---------- DATASET EXTRACT ----------
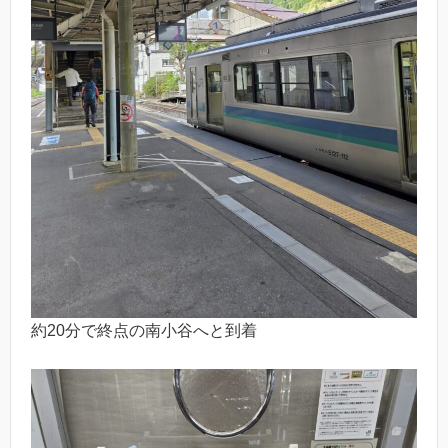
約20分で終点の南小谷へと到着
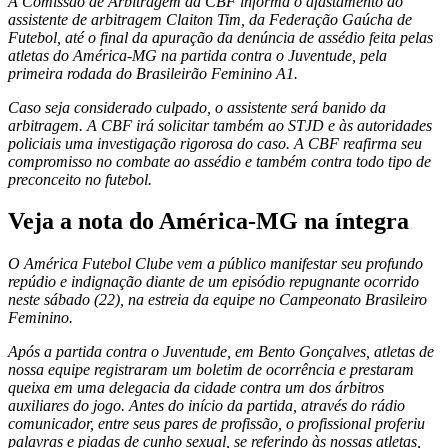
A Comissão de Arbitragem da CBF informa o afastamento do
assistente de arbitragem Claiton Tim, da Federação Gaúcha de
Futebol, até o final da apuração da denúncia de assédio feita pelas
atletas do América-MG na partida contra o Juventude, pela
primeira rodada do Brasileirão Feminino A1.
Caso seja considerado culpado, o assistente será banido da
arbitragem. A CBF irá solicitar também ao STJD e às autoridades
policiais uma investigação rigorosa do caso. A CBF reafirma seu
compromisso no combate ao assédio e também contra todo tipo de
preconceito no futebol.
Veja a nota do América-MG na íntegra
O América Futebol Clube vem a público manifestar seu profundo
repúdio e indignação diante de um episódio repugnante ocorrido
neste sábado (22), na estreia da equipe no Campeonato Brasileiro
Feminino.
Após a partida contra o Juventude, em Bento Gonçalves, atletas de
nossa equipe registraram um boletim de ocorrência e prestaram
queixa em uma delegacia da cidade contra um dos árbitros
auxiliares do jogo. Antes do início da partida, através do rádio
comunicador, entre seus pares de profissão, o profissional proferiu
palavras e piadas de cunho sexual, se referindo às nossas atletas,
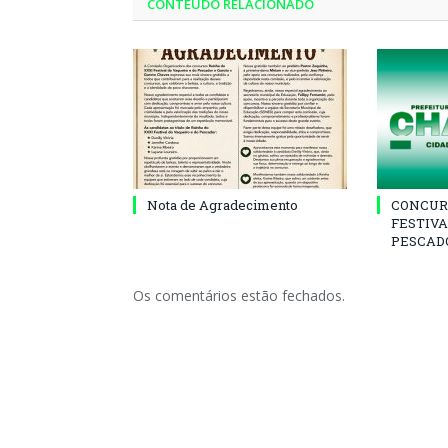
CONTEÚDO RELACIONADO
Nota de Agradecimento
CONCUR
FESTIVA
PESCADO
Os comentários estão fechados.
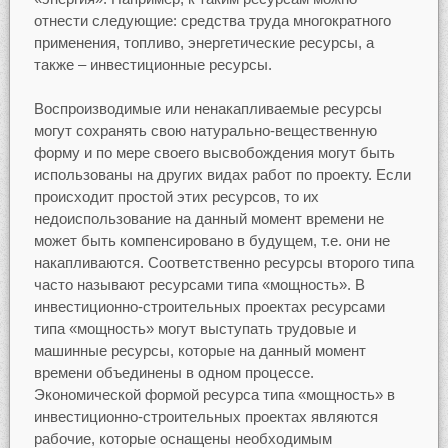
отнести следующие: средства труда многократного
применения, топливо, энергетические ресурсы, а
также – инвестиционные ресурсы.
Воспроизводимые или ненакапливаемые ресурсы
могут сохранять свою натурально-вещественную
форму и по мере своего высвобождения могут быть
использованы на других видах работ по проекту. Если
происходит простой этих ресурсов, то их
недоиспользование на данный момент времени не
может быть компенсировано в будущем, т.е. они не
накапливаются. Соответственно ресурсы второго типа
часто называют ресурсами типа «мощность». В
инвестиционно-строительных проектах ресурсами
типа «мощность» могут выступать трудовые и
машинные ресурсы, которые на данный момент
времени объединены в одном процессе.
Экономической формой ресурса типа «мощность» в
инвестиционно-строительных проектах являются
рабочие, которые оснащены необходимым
----------
---------- DATASET EXTRACT ----------
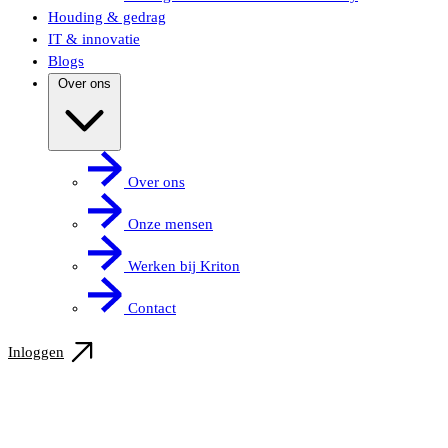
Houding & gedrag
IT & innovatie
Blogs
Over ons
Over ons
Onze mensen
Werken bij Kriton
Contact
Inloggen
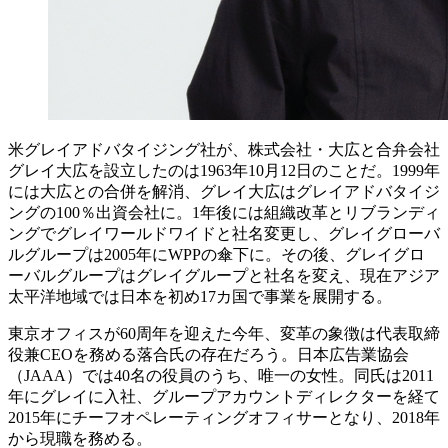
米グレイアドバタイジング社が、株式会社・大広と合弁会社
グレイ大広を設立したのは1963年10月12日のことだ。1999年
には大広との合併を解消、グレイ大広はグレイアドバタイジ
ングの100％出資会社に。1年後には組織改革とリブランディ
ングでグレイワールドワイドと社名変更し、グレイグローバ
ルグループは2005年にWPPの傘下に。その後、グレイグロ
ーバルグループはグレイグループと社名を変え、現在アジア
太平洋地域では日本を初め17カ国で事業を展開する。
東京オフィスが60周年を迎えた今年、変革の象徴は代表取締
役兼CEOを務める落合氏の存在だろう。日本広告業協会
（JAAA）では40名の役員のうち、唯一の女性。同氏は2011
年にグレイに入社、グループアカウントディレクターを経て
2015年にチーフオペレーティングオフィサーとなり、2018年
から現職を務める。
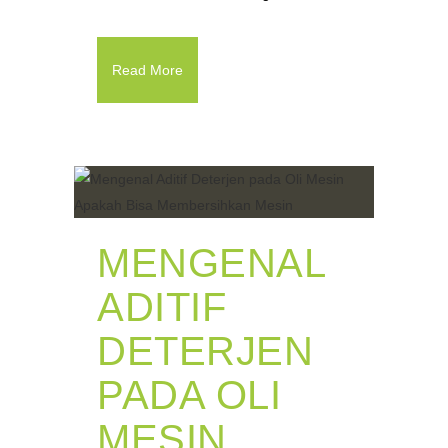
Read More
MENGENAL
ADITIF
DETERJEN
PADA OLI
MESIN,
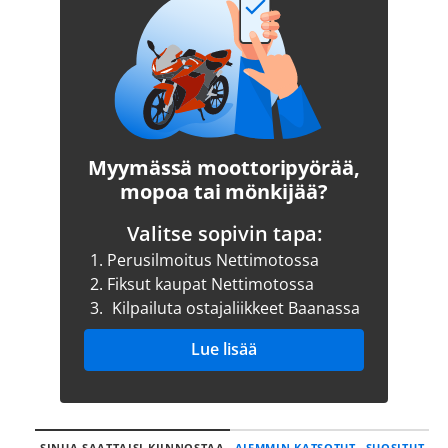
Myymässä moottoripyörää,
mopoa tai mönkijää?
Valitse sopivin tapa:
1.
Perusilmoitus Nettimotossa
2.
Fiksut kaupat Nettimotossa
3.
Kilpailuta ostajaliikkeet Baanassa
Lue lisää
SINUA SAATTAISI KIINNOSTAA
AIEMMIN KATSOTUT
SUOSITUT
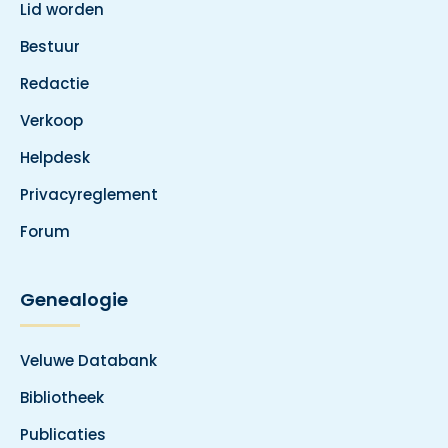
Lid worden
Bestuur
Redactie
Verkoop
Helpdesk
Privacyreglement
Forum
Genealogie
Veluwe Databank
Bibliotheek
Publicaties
----------
---------- DATASET EXTRACT ----------
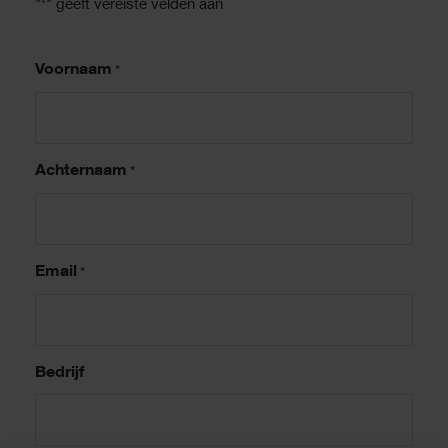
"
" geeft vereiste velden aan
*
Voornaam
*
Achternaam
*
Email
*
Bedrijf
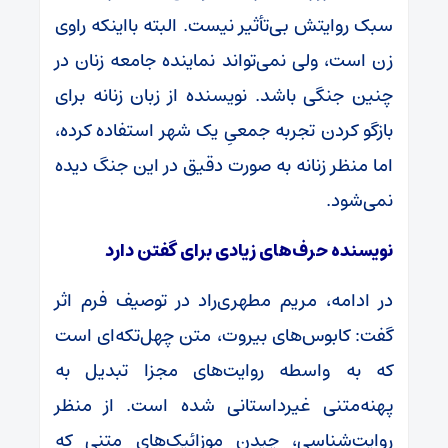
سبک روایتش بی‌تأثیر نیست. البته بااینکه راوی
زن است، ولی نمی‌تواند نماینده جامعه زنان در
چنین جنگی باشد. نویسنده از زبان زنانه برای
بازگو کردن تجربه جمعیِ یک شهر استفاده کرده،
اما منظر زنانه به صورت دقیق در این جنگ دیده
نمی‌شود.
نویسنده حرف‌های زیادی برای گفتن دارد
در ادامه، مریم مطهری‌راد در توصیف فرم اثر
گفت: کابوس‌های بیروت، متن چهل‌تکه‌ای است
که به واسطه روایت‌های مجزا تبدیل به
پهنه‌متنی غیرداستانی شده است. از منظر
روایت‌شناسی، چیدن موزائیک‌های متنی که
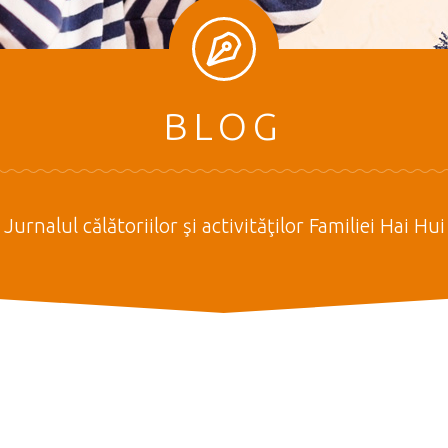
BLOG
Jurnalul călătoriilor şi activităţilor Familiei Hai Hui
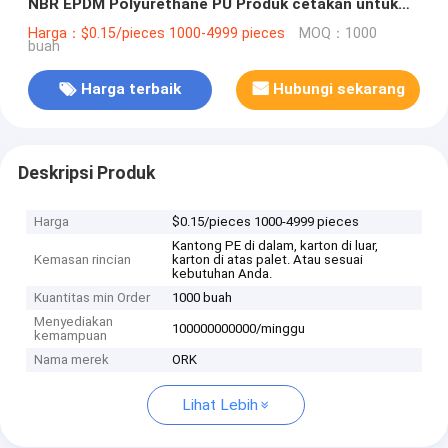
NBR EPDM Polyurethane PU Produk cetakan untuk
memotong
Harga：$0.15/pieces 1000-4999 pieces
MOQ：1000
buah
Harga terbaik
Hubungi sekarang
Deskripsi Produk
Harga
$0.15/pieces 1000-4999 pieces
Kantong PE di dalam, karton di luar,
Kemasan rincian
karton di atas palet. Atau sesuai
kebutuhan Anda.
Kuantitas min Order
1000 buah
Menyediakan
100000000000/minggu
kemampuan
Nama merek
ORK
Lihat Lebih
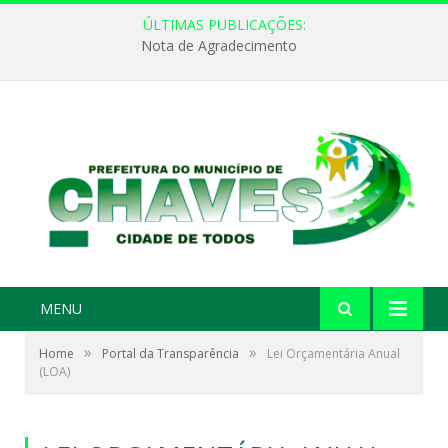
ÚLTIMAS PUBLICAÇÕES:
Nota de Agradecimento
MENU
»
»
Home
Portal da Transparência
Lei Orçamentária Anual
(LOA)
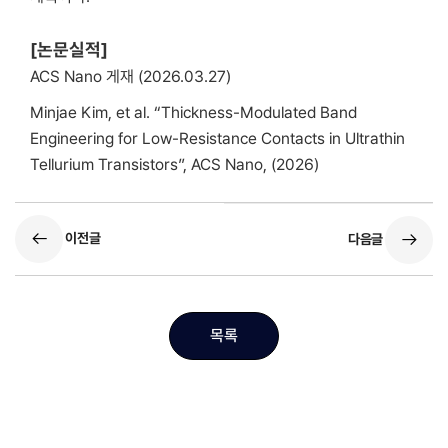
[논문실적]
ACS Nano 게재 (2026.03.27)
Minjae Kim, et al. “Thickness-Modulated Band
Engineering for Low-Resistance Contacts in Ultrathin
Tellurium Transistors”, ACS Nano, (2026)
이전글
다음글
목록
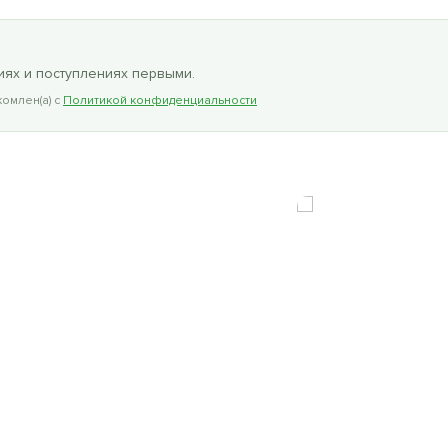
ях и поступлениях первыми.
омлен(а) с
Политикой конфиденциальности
----------
REQUIRED WORK >>
Go down the entries above from the line containing "پهنه‌متنی غیرداستانی شده است. از منظر" to the line containing "Политикой конфиденциальности" and write out each line exactly, leaving pictures out.

ANSWER AREA >>
پهنه‌متنی غیرداستانی شده است. از منظر
روایت‌شناسی، چیدن موزائیک‌های متنی که
BLOG
Jurnalul călătoriilor şi activităţilor Familiei Hai Hui
NBR EPDM Polyurethane PU Produk cetakan untuk
memotong
Harga：$0.15/pieces 1000-4999 pieces
MOQ：1000
buah
Harga terbaik
Hubungi sekarang
Deskripsi Produk
Harga
$0.15/pieces 1000-4999 pieces
Kantong PE di dalam, karton di luar,
Kemasan rincian
karton di atas palet. Atau sesuai
kebutuhan Anda.
Kuantitas min Order
1000 buah
Menyediakan
100000000000/minggu
kemampuan
Nama merek
ORK
Lihat Lebih
ÚLTIMAS PUBLICAÇÕES:
Nota de Agradecimento
MENU
»
»
Home
Portal da Transparência
Lei Orçamentária Anual
(LOA)
[논문실적]
ACS Nano 게재 (2026.03.27)
Minjae Kim, et al. “Thickness-Modulated Band
Engineering for Low-Resistance Contacts in Ultrathin
Tellurium Transistors”, ACS Nano, (2026)
이전글
다음글
목록
ях и поступлениях первыми.
омлен(а) с
Политикой конфиденциальности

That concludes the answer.